Mai 68 c’est loin. Convoquer des évènements vieux de 40 ans pour expliquer nos difficultés d’aujourd’hui, c’est comme si l’on attribuait à l’affaire Dreyfus la responsabilité de notre défaite devant l’Allemagne en 1940 !
Quelques faits majeurs sont survenus, après 1968, qui ont produit leurs propres effets. La fin des Trente Glorieuses, par exemple en 1975; la montée du chômage et du travail précaire; la massification des lycées et des Universités avec la seconde révolution scolaire (1990); l’apparition des ghettos et des “quartiers sensibles”…
Ces tendances lourdes éclairent les évolutions survenues au cours des quarante dernières années, bien davantage que ne le fait la Révolution de Mai.
Mai 68 n’a rien à voir avec la caricature haineuse qu’en fait Sarkozy. Ce fut un grand mouvement dirigé contre toutes les formes autoritaires d’exercice du pouvoir: dans la famille, le couple, à l’université, dans l’entreprise, dans la cité. Non pas pour détruire toute autorité, toute règle, toute hiérarchie, comme le prétend, sans rire, Nicolas Sarkozy, mais pour promouvoir un pouvoir fondé sur le consentement, la concertation, la compétence reconnue.
Ce fut aussi un grand mouvement égalitaire, contestant toutes les formes injustes de discrimination : entre les classes, les races, les genres, les préférences sexuelles…. Non pour nier toute inégalité entre individus mais pour ne reconnaître comme légitimes que les inégalités liées au talent, au travail, au mérite.

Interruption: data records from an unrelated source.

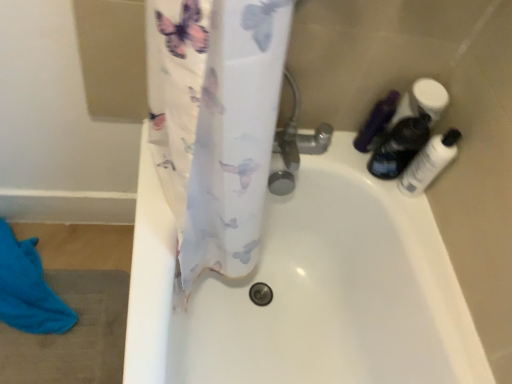 This screenshot has height=384, width=512. Identify the location of transparent plastic bottle at right, marked as the third toiletry in a left-to-right arrangement. (429, 163).

The width and height of the screenshot is (512, 384). Describe the element at coordinates (28, 289) in the screenshot. I see `blue cotton beach towel at lower left` at that location.

The height and width of the screenshot is (384, 512). Describe the element at coordinates (376, 122) in the screenshot. I see `matte black bottle at upper right, placed as the 3th toiletry when sorted from right to left` at that location.

At what (x,y) coordinates should I click in order to perform the action: click on transparent plastic bottle at right, marked as the 1th toiletry in a right-to-left arrangement. Please return your answer as a coordinate pair (x, y). Looking at the image, I should click on (429, 163).

From the image's perspective, which is above, transparent plastic bottle at right, marked as the 1th toiletry in a right-to-left arrangement, or blue cotton beach towel at lower left?

transparent plastic bottle at right, marked as the 1th toiletry in a right-to-left arrangement, from the image's perspective.

This screenshot has width=512, height=384. Find the location of `the 1st toiletry above when counting from the blue cotton beach towel at lower left (from the image's perspective)`. the 1st toiletry above when counting from the blue cotton beach towel at lower left (from the image's perspective) is located at coordinates (429, 163).

From a real-world perspective, between transparent plastic bottle at right, marked as the 1th toiletry in a right-to-left arrangement, and blue cotton beach towel at lower left, who is vertically lower?

blue cotton beach towel at lower left, from a real-world perspective.

Is transparent plastic bottle at right, marked as the 1th toiletry in a right-to-left arrangement, shorter than blue cotton beach towel at lower left?

No.

Is translucent plastic bottles at upper right, which is the 2th toiletry in right-to-left order, facing away from blue cotton beach towel at lower left?

No.

How distant is translucent plastic bottles at upper right, which is the 2th toiletry in right-to-left order, from blue cotton beach towel at lower left?

1.02 meters.

In the scene shown: Who is more distant, translucent plastic bottles at upper right, the 2th toiletry in the left-to-right sequence, or blue cotton beach towel at lower left?

blue cotton beach towel at lower left is further from the camera.

Based on their sizes in the image, would you say matte black bottle at upper right, placed as the 3th toiletry when sorted from right to left, is bigger or smaller than translucent plastic bottles at upper right, the 2th toiletry in the left-to-right sequence?

In the image, matte black bottle at upper right, placed as the 3th toiletry when sorted from right to left, appears to be smaller than translucent plastic bottles at upper right, the 2th toiletry in the left-to-right sequence.

From the picture: From the image's perspective, which one is positioned higher, matte black bottle at upper right, the 1th toiletry from the left, or translucent plastic bottles at upper right, which is the 2th toiletry in right-to-left order?

translucent plastic bottles at upper right, which is the 2th toiletry in right-to-left order, from the image's perspective.

Between matte black bottle at upper right, the 1th toiletry from the left, and translucent plastic bottles at upper right, which is the 2th toiletry in right-to-left order, which one has smaller width?

matte black bottle at upper right, the 1th toiletry from the left, is thinner.

How different are the orientations of translucent plastic bottles at upper right, the 2th toiletry in the left-to-right sequence, and matte black bottle at upper right, placed as the 3th toiletry when sorted from right to left, in degrees?

The angle between the facing direction of translucent plastic bottles at upper right, the 2th toiletry in the left-to-right sequence, and the facing direction of matte black bottle at upper right, placed as the 3th toiletry when sorted from right to left, is 3.05 degrees.

Which object is closer to the camera taking this photo, translucent plastic bottles at upper right, which is the 2th toiletry in right-to-left order, or matte black bottle at upper right, placed as the 3th toiletry when sorted from right to left?

translucent plastic bottles at upper right, which is the 2th toiletry in right-to-left order, is more forward.

From a real-world perspective, between translucent plastic bottles at upper right, which is the 2th toiletry in right-to-left order, and matte black bottle at upper right, placed as the 3th toiletry when sorted from right to left, who is vertically higher?

translucent plastic bottles at upper right, which is the 2th toiletry in right-to-left order, from a real-world perspective.

Find the location of a particular element. The height and width of the screenshot is (384, 512). the 1st toiletry in front of the matte black bottle at upper right, the 1th toiletry from the left is located at coordinates (409, 137).

Is transparent plastic bottle at right, marked as the 1th toiletry in a right-to-left arrangement, situated inside translucent plastic bottles at upper right, which is the 2th toiletry in right-to-left order, or outside?

The correct answer is: outside.

Can you confirm if transparent plastic bottle at right, marked as the 1th toiletry in a right-to-left arrangement, is taller than translucent plastic bottles at upper right, which is the 2th toiletry in right-to-left order?

No.

Who is bigger, transparent plastic bottle at right, marked as the 1th toiletry in a right-to-left arrangement, or translucent plastic bottles at upper right, which is the 2th toiletry in right-to-left order?

With larger size is translucent plastic bottles at upper right, which is the 2th toiletry in right-to-left order.

From the picture: Relative to translucent plastic bottles at upper right, which is the 2th toiletry in right-to-left order, is transparent plastic bottle at right, marked as the 1th toiletry in a right-to-left arrangement, in front or behind?

In the image, transparent plastic bottle at right, marked as the 1th toiletry in a right-to-left arrangement, appears in front of translucent plastic bottles at upper right, which is the 2th toiletry in right-to-left order.

From the image's perspective, who appears lower, blue cotton beach towel at lower left or translucent plastic bottles at upper right, the 2th toiletry in the left-to-right sequence?

blue cotton beach towel at lower left, from the image's perspective.

From a real-world perspective, which object stands above the other?

In real-world perspective, translucent plastic bottles at upper right, which is the 2th toiletry in right-to-left order, is above.

Does blue cotton beach towel at lower left come in front of translucent plastic bottles at upper right, the 2th toiletry in the left-to-right sequence?

No, it is behind translucent plastic bottles at upper right, the 2th toiletry in the left-to-right sequence.

Does point (64, 330) come in front of point (392, 108)?

That is False.

Which is correct: blue cotton beach towel at lower left is inside transparent plastic bottle at right, marked as the 1th toiletry in a right-to-left arrangement, or outside of it?

blue cotton beach towel at lower left is not inside transparent plastic bottle at right, marked as the 1th toiletry in a right-to-left arrangement, it's outside.

Looking at this image, measure the distance from blue cotton beach towel at lower left to transparent plastic bottle at right, marked as the third toiletry in a left-to-right arrangement.

They are 3.46 feet apart.

From the image's perspective, who appears lower, blue cotton beach towel at lower left or transparent plastic bottle at right, marked as the 1th toiletry in a right-to-left arrangement?

blue cotton beach towel at lower left, from the image's perspective.

Which point is more distant from viewer, (71, 322) or (423, 149)?

The point (71, 322) is more distant.

Image resolution: width=512 pixels, height=384 pixels. There is a blue cotton beach towel at lower left. In order to click on the 1st toiletry above it (from the image's perspective) in this screenshot , I will do `click(429, 163)`.

Locate an element on the screen. beach towel directly beneath the translucent plastic bottles at upper right, the 2th toiletry in the left-to-right sequence (from a real-world perspective) is located at coordinates (28, 289).

Looking at the image, which one is located further to matte black bottle at upper right, the 1th toiletry from the left, blue cotton beach towel at lower left or transparent plastic bottle at right, marked as the 1th toiletry in a right-to-left arrangement?

blue cotton beach towel at lower left.

Estimate the real-world distances between objects in this image. Which object is closer to matte black bottle at upper right, placed as the 3th toiletry when sorted from right to left, translucent plastic bottles at upper right, the 2th toiletry in the left-to-right sequence, or blue cotton beach towel at lower left?

translucent plastic bottles at upper right, the 2th toiletry in the left-to-right sequence, is positioned closer to the anchor matte black bottle at upper right, placed as the 3th toiletry when sorted from right to left.

Based on their spatial positions, is matte black bottle at upper right, placed as the 3th toiletry when sorted from right to left, or translucent plastic bottles at upper right, which is the 2th toiletry in right-to-left order, further from transparent plastic bottle at right, marked as the third toiletry in a left-to-right arrangement?

The object further to transparent plastic bottle at right, marked as the third toiletry in a left-to-right arrangement, is matte black bottle at upper right, placed as the 3th toiletry when sorted from right to left.

Which object lies further to the anchor point translucent plastic bottles at upper right, which is the 2th toiletry in right-to-left order, transparent plastic bottle at right, marked as the 1th toiletry in a right-to-left arrangement, or blue cotton beach towel at lower left?

blue cotton beach towel at lower left lies further to translucent plastic bottles at upper right, which is the 2th toiletry in right-to-left order, than the other object.

Which object lies nearer to the anchor point translucent plastic bottles at upper right, which is the 2th toiletry in right-to-left order, matte black bottle at upper right, the 1th toiletry from the left, or transparent plastic bottle at right, marked as the 1th toiletry in a right-to-left arrangement?

transparent plastic bottle at right, marked as the 1th toiletry in a right-to-left arrangement.

From the picture: Considering their positions, is blue cotton beach towel at lower left positioned further to transparent plastic bottle at right, marked as the 1th toiletry in a right-to-left arrangement, than translucent plastic bottles at upper right, which is the 2th toiletry in right-to-left order?

blue cotton beach towel at lower left is further to transparent plastic bottle at right, marked as the 1th toiletry in a right-to-left arrangement.

Based on their spatial positions, is matte black bottle at upper right, the 1th toiletry from the left, or translucent plastic bottles at upper right, the 2th toiletry in the left-to-right sequence, further from blue cotton beach towel at lower left?

translucent plastic bottles at upper right, the 2th toiletry in the left-to-right sequence, lies further to blue cotton beach towel at lower left than the other object.

From the picture: Which object lies further to the anchor point blue cotton beach towel at lower left, matte black bottle at upper right, the 1th toiletry from the left, or transparent plastic bottle at right, marked as the third toiletry in a left-to-right arrangement?

Among the two, transparent plastic bottle at right, marked as the third toiletry in a left-to-right arrangement, is located further to blue cotton beach towel at lower left.

Locate an element on the screen. The image size is (512, 384). toiletry located between blue cotton beach towel at lower left and translucent plastic bottles at upper right, the 2th toiletry in the left-to-right sequence, in the left-right direction is located at coordinates (376, 122).

Where is `toiletry between translucent plastic bottles at upper right, the 2th toiletry in the left-to-right sequence, and transparent plastic bottle at right, marked as the 1th toiletry in a right-to-left arrangement, from top to bottom`? This screenshot has width=512, height=384. toiletry between translucent plastic bottles at upper right, the 2th toiletry in the left-to-right sequence, and transparent plastic bottle at right, marked as the 1th toiletry in a right-to-left arrangement, from top to bottom is located at coordinates (376, 122). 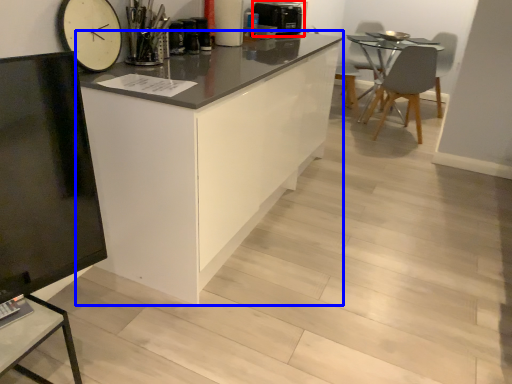 Question: Which object appears farthest to the camera in this image, appliance (highlighted by a red box) or cabinetry (highlighted by a blue box)?

Choices:
 (A) appliance
 (B) cabinetry

Answer: (A) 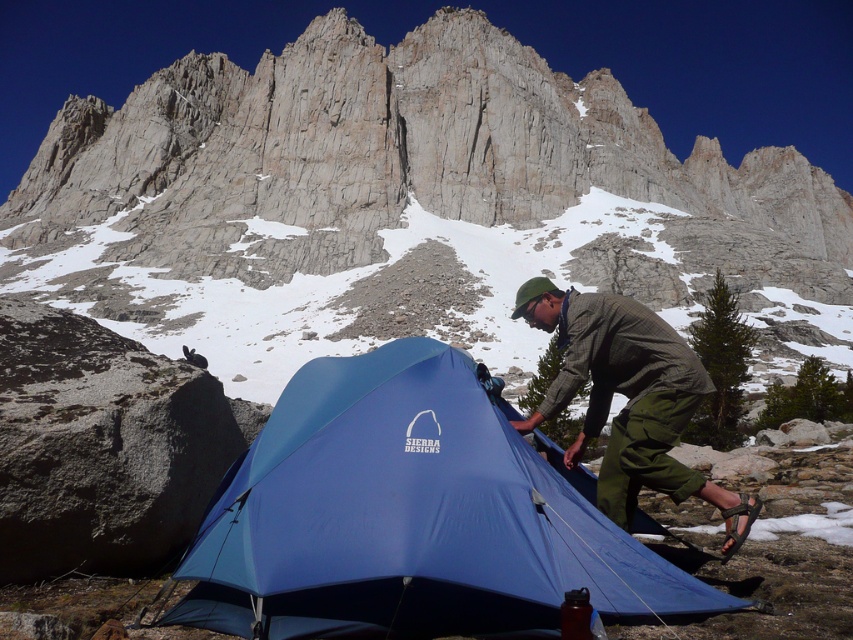 Looking at this image, you are a hiker who just arrived at the campsite and need to set up your gear. Where is the blue nylon tent at center located in the image?

The blue nylon tent at center is located at point [410,515] in the image.

You are a hiker who just arrived at the campsite. You need to set up your gear. Which item is located lower in the scene, the blue nylon tent at center or the green plaid shirt at center?

The blue nylon tent at center is located lower than the green plaid shirt at center according to the description. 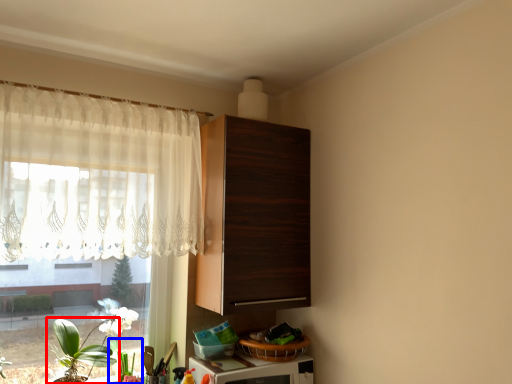 Question: Which object is closer to the camera taking this photo, houseplant (highlighted by a red box) or plant (highlighted by a blue box)?

Choices:
 (A) houseplant
 (B) plant

Answer: (A) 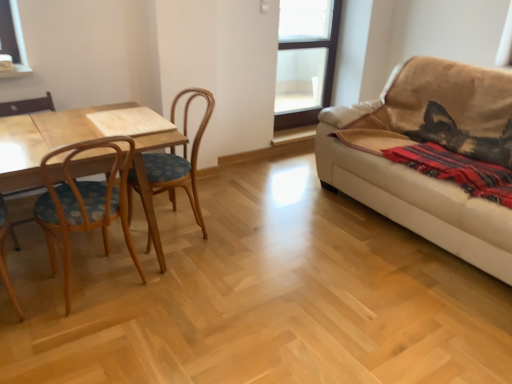 Locate an element on the screen. Image resolution: width=512 pixels, height=384 pixels. vacant location behind wooden chair at left is located at coordinates (47, 253). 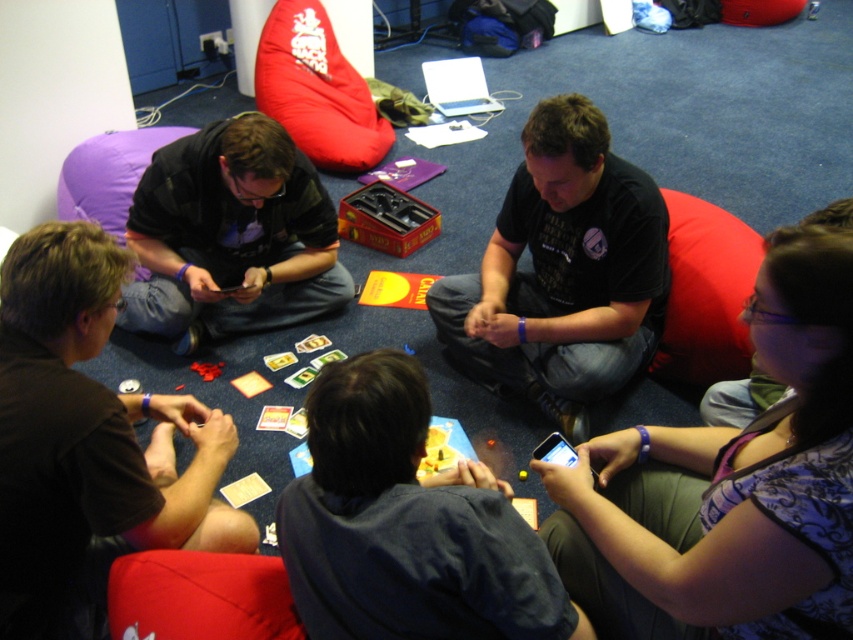 Does black matte shirt at center appear on the right side of matte black shirt at left?

Indeed, black matte shirt at center is positioned on the right side of matte black shirt at left.

How much distance is there between black matte shirt at center and matte black shirt at left?

black matte shirt at center is 26.03 inches away from matte black shirt at left.

The height and width of the screenshot is (640, 853). What are the coordinates of `black matte shirt at center` in the screenshot? It's located at (561, 273).

I want to click on black matte shirt at center, so click(561, 273).

Does brown matte shirt at lower left appear on the right side of black matte shirt at center?

In fact, brown matte shirt at lower left is to the left of black matte shirt at center.

Does point (33, 342) lie behind point (541, 173)?

That is False.

At what (x,y) coordinates should I click in order to perform the action: click on brown matte shirt at lower left. Please return your answer as a coordinate pair (x, y). Looking at the image, I should click on (88, 444).

Can you confirm if purple fabric at lower right is shorter than black matte shirt at center?

Yes, purple fabric at lower right is shorter than black matte shirt at center.

Who is more distant from viewer, (x=775, y=296) or (x=619, y=376)?

The point (x=619, y=376) is behind.

Between point (704, 600) and point (514, 216), which one is positioned in front?

Positioned in front is point (704, 600).

Where is `purple fabric at lower right`? purple fabric at lower right is located at coordinates (730, 484). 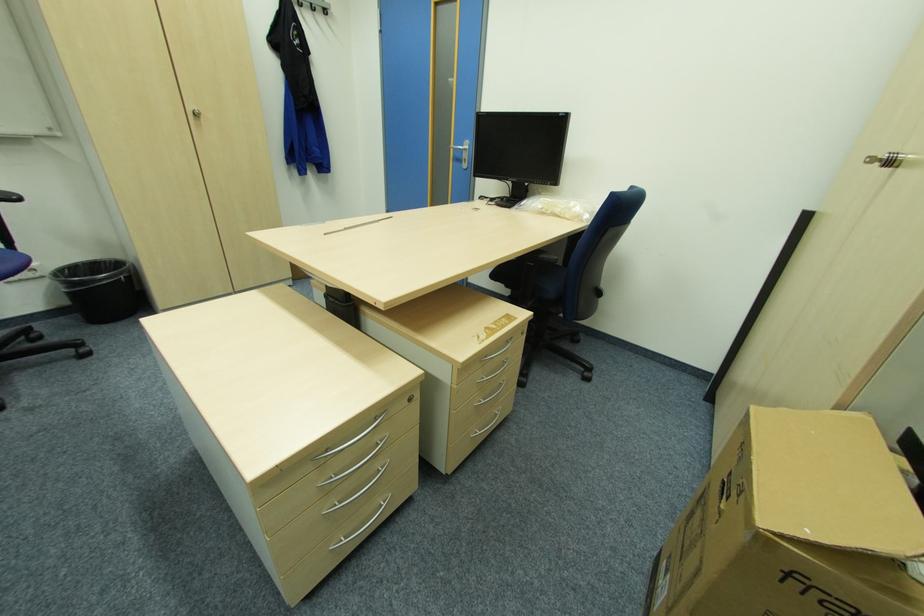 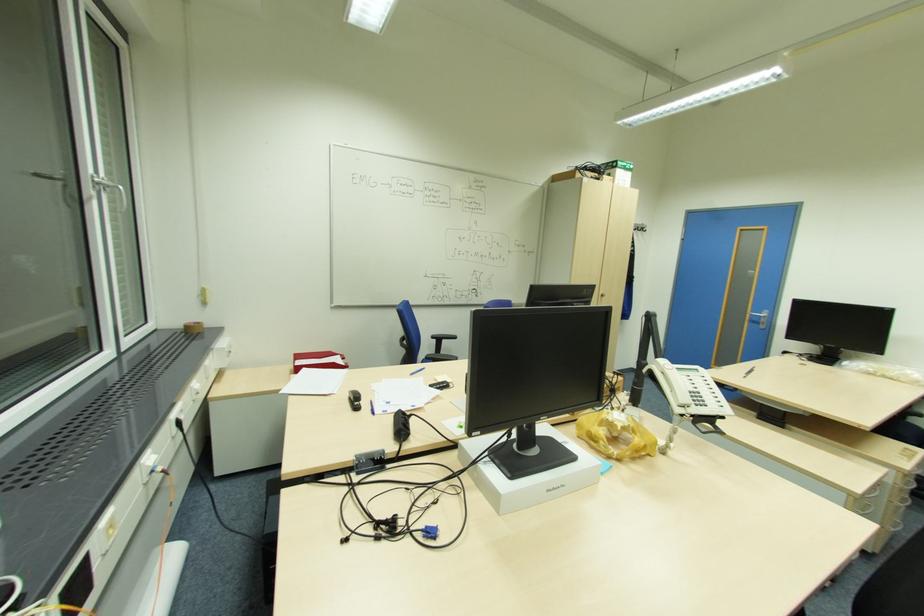 Where in the second image is the point corresponding to point 468,159 from the first image?

(766, 323) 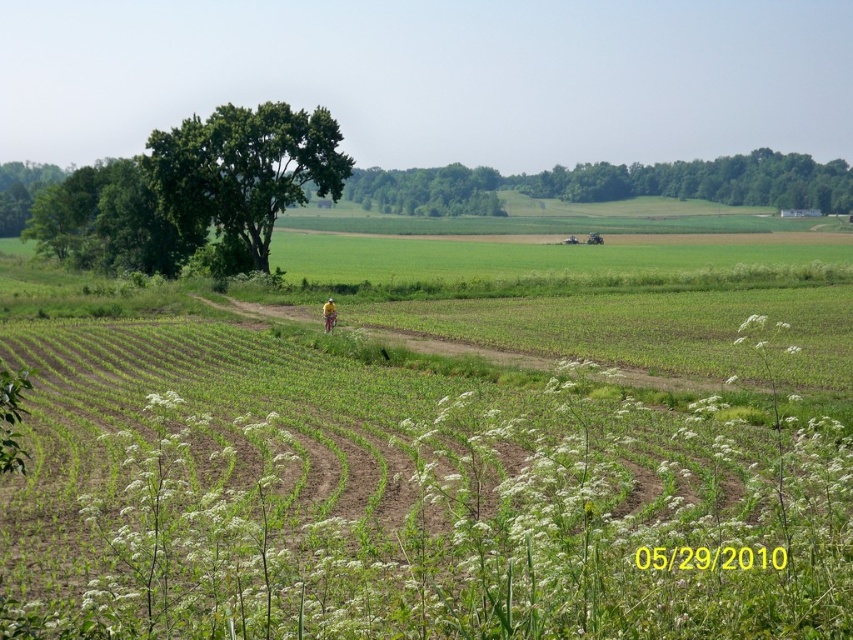 Question: Among these points, which one is farthest from the camera?

Choices:
 (A) (517, 188)
 (B) (457, 163)

Answer: (B)

Question: Is white fluffy plant at center below yellow fabric at center?

Choices:
 (A) yes
 (B) no

Answer: (A)

Question: Considering the real-world distances, which object is closest to the yellow fabric at center?

Choices:
 (A) white fluffy plant at center
 (B) green leafy tree at upper left
 (C) green leafy tree at upper center

Answer: (A)

Question: Considering the real-world distances, which object is closest to the green leafy tree at center?

Choices:
 (A) green leafy tree at upper center
 (B) green leafy tree at upper left

Answer: (A)

Question: Where is green leafy tree at upper center located in relation to yellow fabric at center in the image?

Choices:
 (A) right
 (B) left

Answer: (A)

Question: Is white fluffy plant at center thinner than green leafy tree at upper left?

Choices:
 (A) yes
 (B) no

Answer: (B) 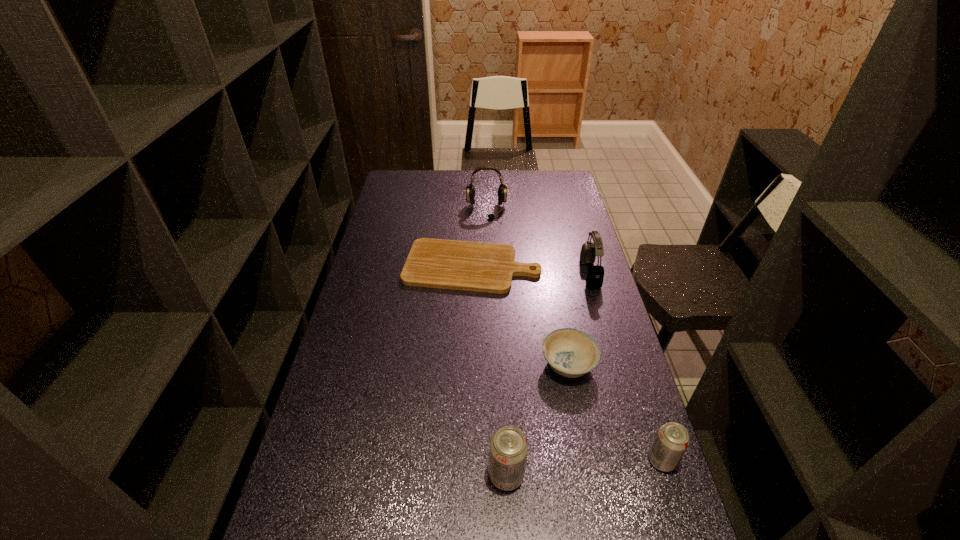 Locate an element on the screen. Image resolution: width=960 pixels, height=540 pixels. free space that satisfies the following two spatial constraints: 1. with the microphone on the side of the left soda can; 2. on the right side of the farthest object is located at coordinates (492, 475).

Ce fut un mouvement hédoniste, mobilisé pour la libéralisation des mœurs, contre le puritanisme répressif d’une société encore profondément marquée par la morale traditionnelle. Non pour abolir toutes règles, toute norme, tout interdit comme l’affirme encore Sarkozy : l’agression et le viol n’étaient pas tolérés en 1968 ! Mais pour substituer à l’ordre moral en vigueur la liberté des rapports entre adultes consentants.
Mai 68 fut un mouvement idéaliste et romantique. Il récusait l’idéal de la société de consommation en plein essor -produire toujours plus et toujours plus vite des marchandises de moins en moins utiles. Il rejetait l’existence terne dont cet idéal était porteur : “métro-boulot-télé-dodo”. Au sommet de sa hiérarchie des valeurs, il plaçait l’accomplissement de soi, dans le faire et non pas dans l’avoir.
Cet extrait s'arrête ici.